Now I want to calculate a value to know how many skipped exons would I expect by chance? (assuming that there are 10,000 protein-coding genes in mice) - how should I roughly estimate this?
Thank you in advance.
Thank you Istvan for your answer. I was calculating this "expected by chance" value in order to see if the number of the significantly spliced event (skipped exon) reported by rMATS is higher than the expected value or less.
I calculated the expected value in this way "10,000 expressed genes x 10 exons per gene x 0.05 FDR per exon = 5000." And this number is much less than the reported events (356 events with FDR < 0.05) by rMATS.

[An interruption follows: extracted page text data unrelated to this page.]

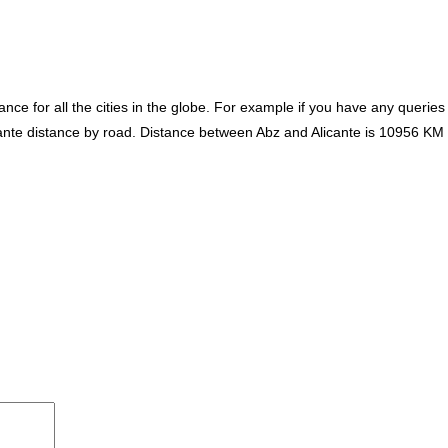
ce for all the cities in the globe. For example if you have any queries
icante distance by road. Distance between Abz and Alicante is 10956 KM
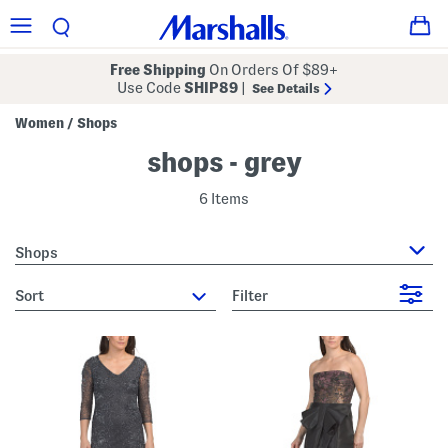
Free Shipping
On Orders Of $89+
Use Code
SHIP89
|
See Details
Women
Shops
/
shops - grey
6 Items
Shops
sort
Filter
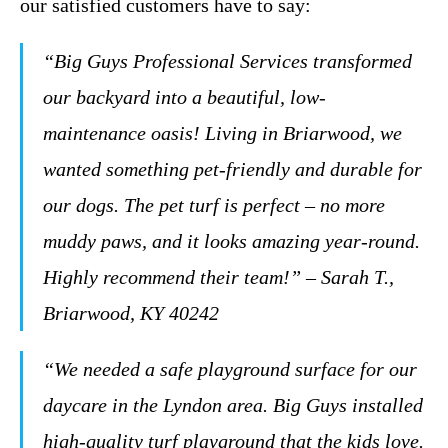
our satisfied customers have to say:
“Big Guys Professional Services transformed
our backyard into a beautiful, low-
maintenance oasis! Living in Briarwood, we
wanted something pet-friendly and durable for
our dogs. The pet turf is perfect – no more
muddy paws, and it looks amazing year-round.
Highly recommend their team!” – Sarah T.,
Briarwood, KY 40242
“We needed a safe playground surface for our
daycare in the Lyndon area. Big Guys installed
high-quality turf playground that the kids love.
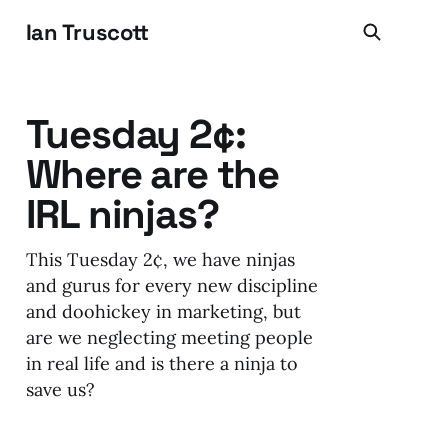
Ian Truscott
Tuesday 2¢:
Where are the
IRL ninjas?
This Tuesday 2¢, we have ninjas
and gurus for every new discipline
and doohickey in marketing, but
are we neglecting meeting people
in real life and is there a ninja to
save us?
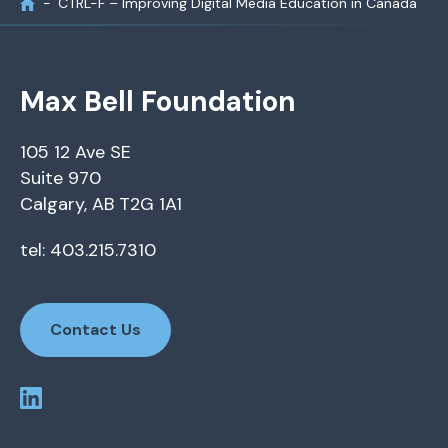
CTRL-F – Improving Digital Media Education in Canada
Max Bell Foundation
105 12 Ave SE
Suite 970
Calgary, AB T2G 1A1
tel: 403.215.7310
Contact Us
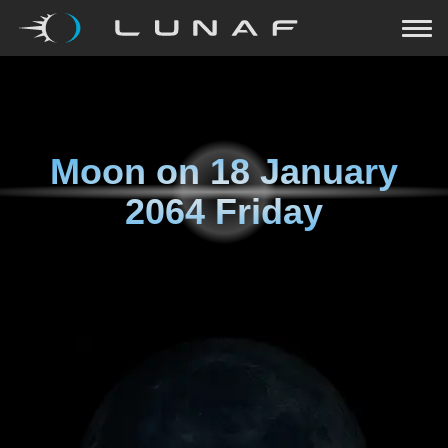
Moon on
18 January
2064 Friday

What are your thoughts on this? Thank you.
The false discovery rate is computed based on a distribution of p-values and describes the rate at which your selection (and the selection only up to that point) contains errors. It is not a probability of something happening over the entire dataset.
When you have 356 events at an FDR of 0.05 it means that you may expect that 365 * 0.05 = 18 of those events to be false positives. It does not mean that the event occurs at a uniform rate of 0.05 in the whole dataset.
Conceptually speaking, when you multiply something by FDR you find a count of expected errors (aka false discoveries) rather than the number of true positives.